Bennett Lake is a lake in the Province of British Columbia and Yukon Territory in northwestern Canada, at an elevation of 2602 ft. (642 m.) . It is just north of the border with the United States state of Alaska, near the Alaskan port of Skagway.

The narrow-gauge White Pass and Yukon Route Railroad connects the community of Bennett at the south end of the lake with Skagway further south and Whitehorse, Yukon on the north. It runs between Skagway and Fraser, British Columbia during the summer months.
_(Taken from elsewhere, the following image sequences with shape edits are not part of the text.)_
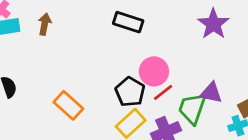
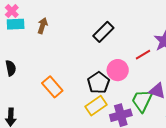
black rectangle: (128, 22) -> (103, 32), turned -70
red line: (163, 92) -> (143, 55), moved

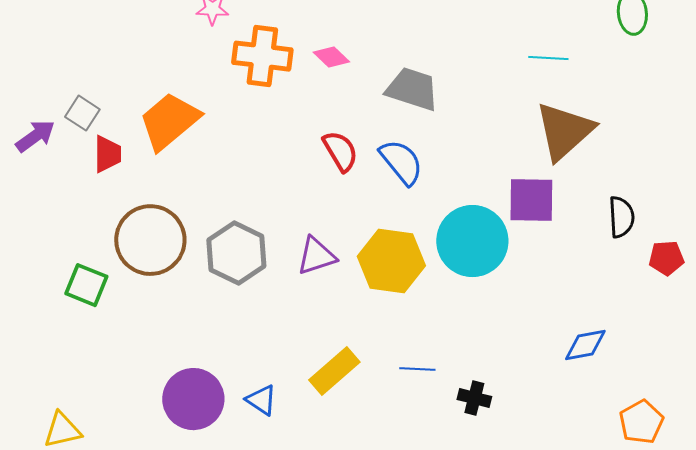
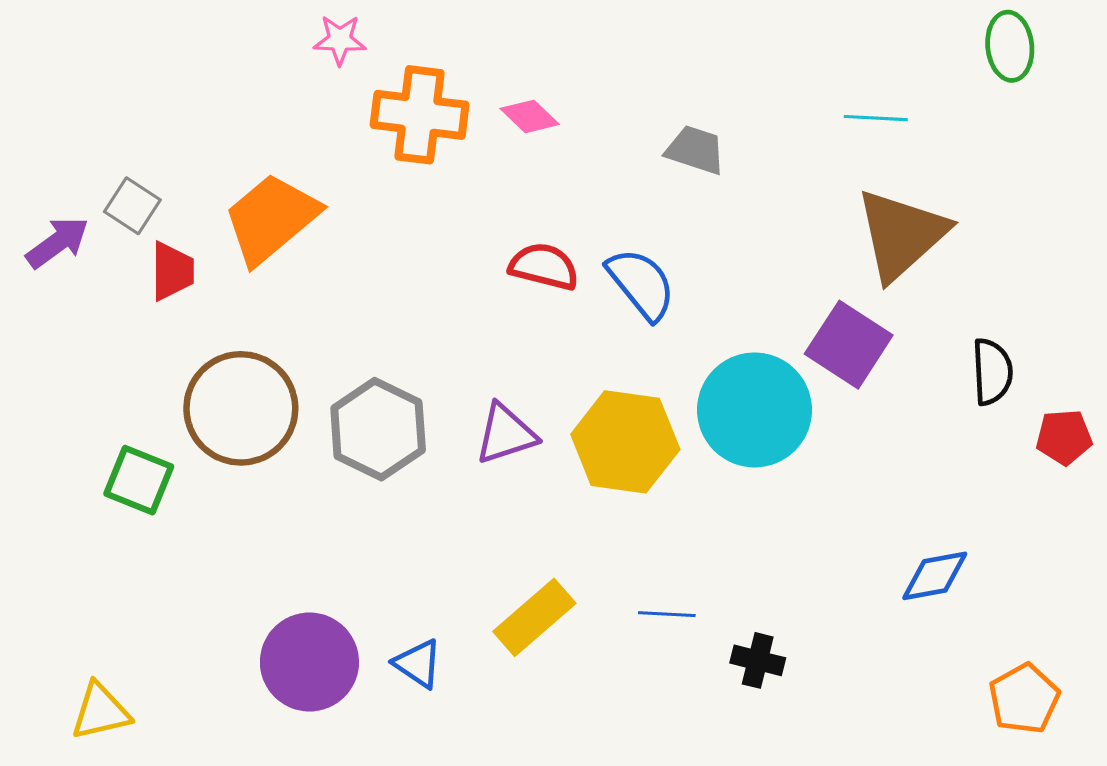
gray trapezoid: (412, 89) -> (696, 150), moved, size x0.7
red semicircle: (340, 151) -> (544, 266), turned -45
purple square: (531, 200) -> (849, 345), turned 32

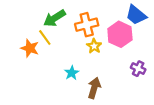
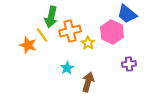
green arrow: (54, 18) -> (51, 17), turned -45
orange cross: (87, 25) -> (70, 31), moved
purple cross: (138, 69) -> (129, 64), turned -32

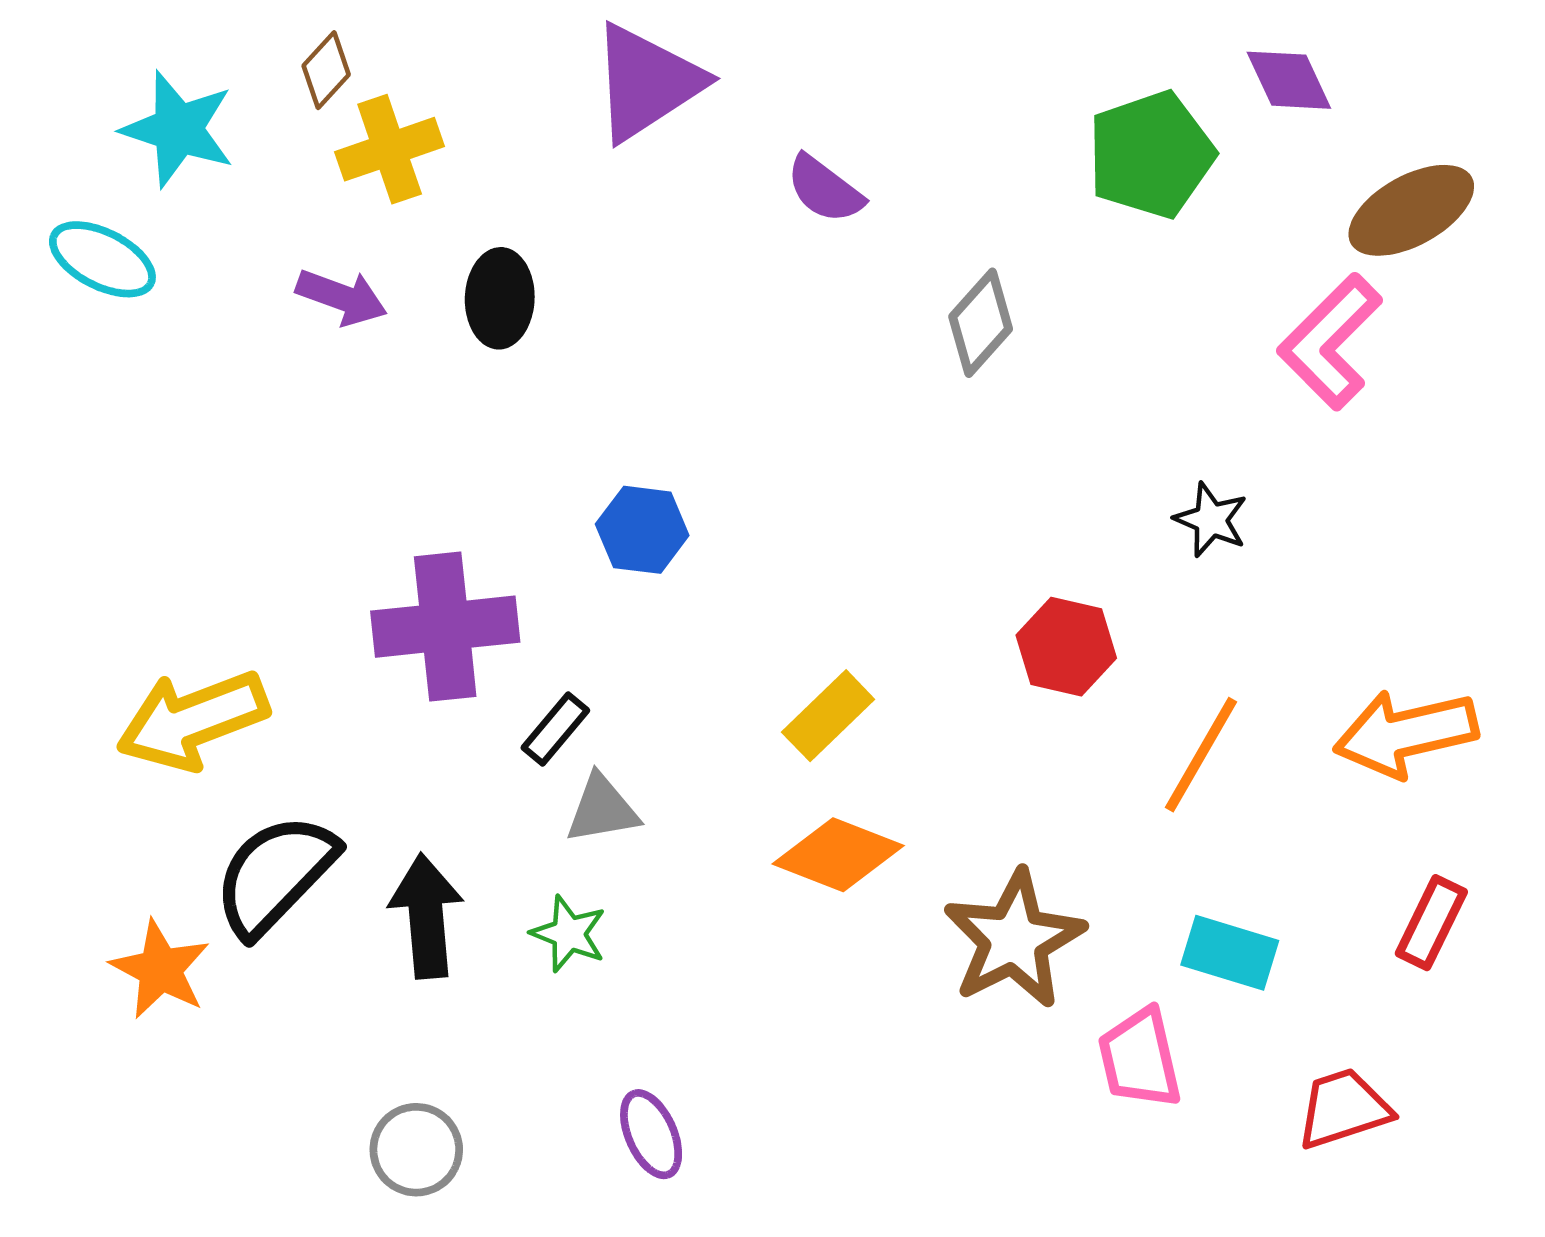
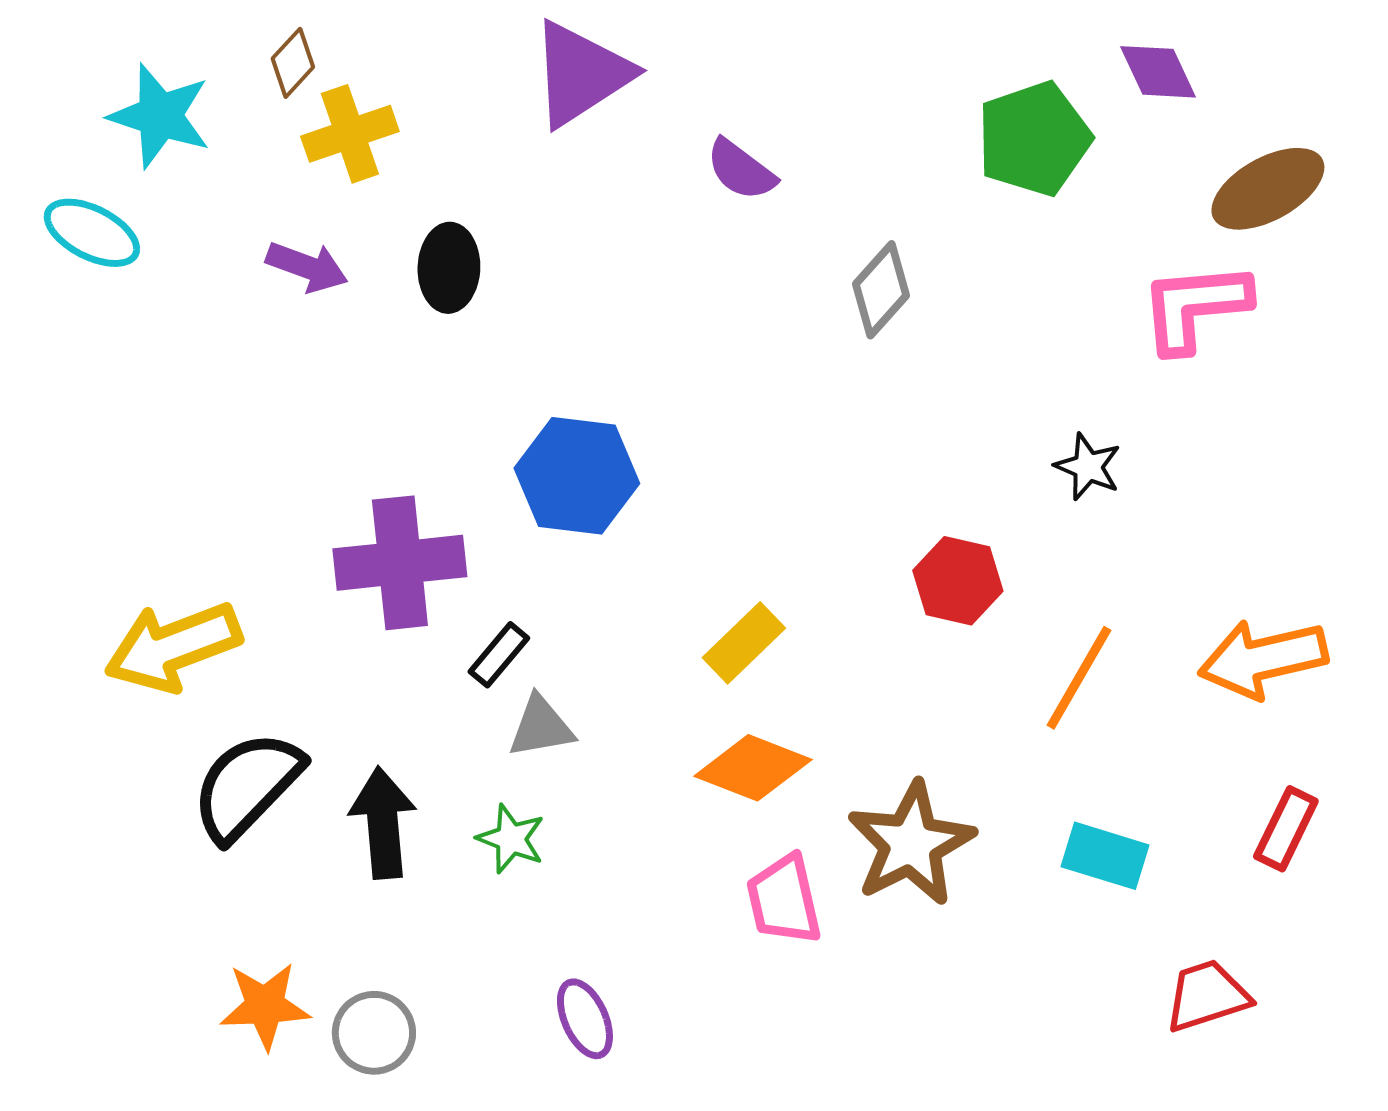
pink L-shape: (1330, 342) -> (1195, 307), turned 40
blue hexagon: (642, 530) -> (577, 476), size x1.5
orange star: (160, 969) -> (265, 1006), moved, turned -30
pink trapezoid: (1140, 1058) -> (784, 900), moved

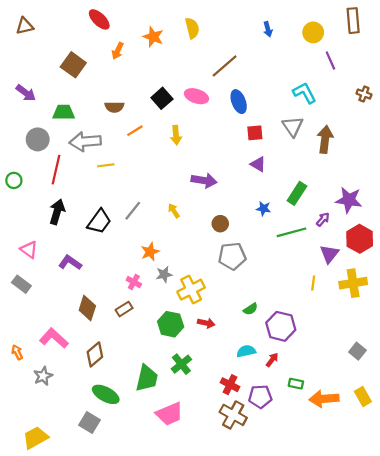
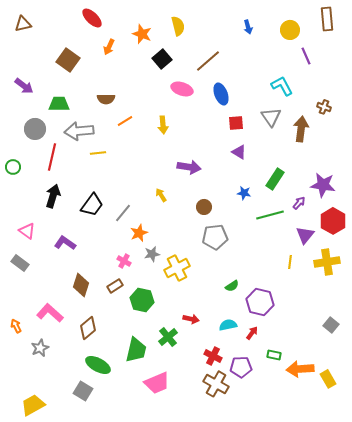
brown cross: (364, 94) -> (324, 107), moved
black square: (162, 98) -> (162, 59), moved
gray line: (133, 211) -> (123, 213), moved
red arrow: (206, 323) -> (191, 319), moved
green hexagon: (171, 324) -> (142, 300), moved
yellow rectangle: (363, 397) -> (328, 379), moved

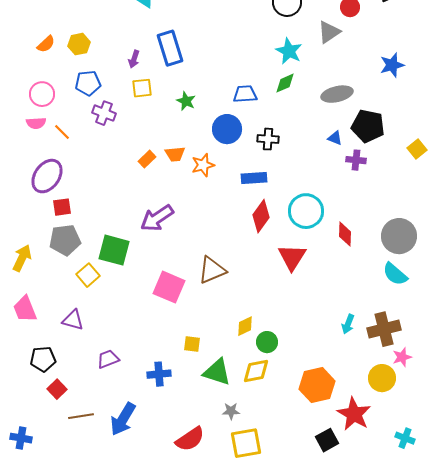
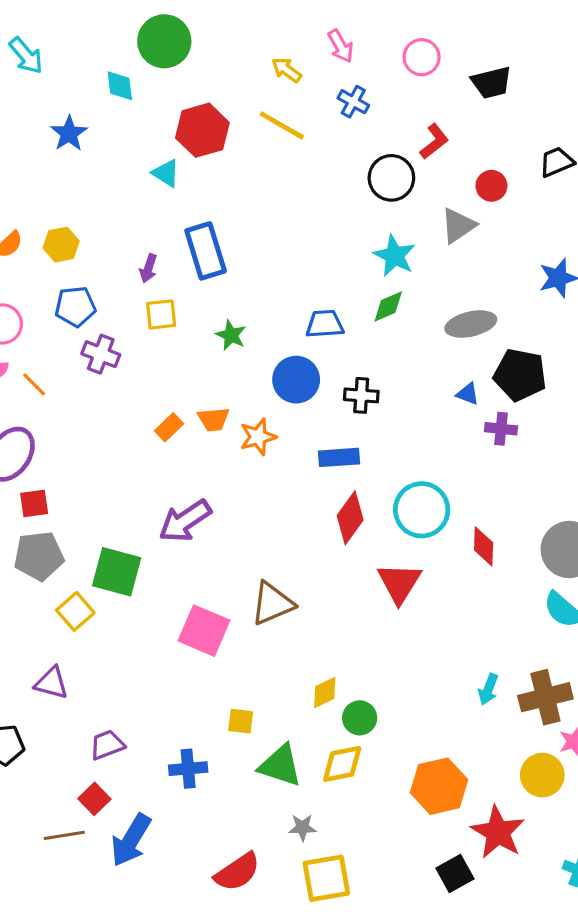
red square: (57, 389) -> (94, 799), moved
The abandoned town of Bennett, British Columbia, historically usually referred to as Lake Bennett or Bennett Lake and the town of Carcross, Yukon are on the shores of Bennett Lake.

History
During the Klondike Gold Rush, Bennett Lake was where the gold-seekers who had crossed the Coast Mountains from Skagway or Dyea, carrying their goods over the Chilkoot Trail or the White Pass, purchased or built rafts to float down the Yukon River to the gold fields at Dawson City, Yukon, Canada.  A large tent city  sprang up on its shores, numbering in the thousands and offering all the services of a major city.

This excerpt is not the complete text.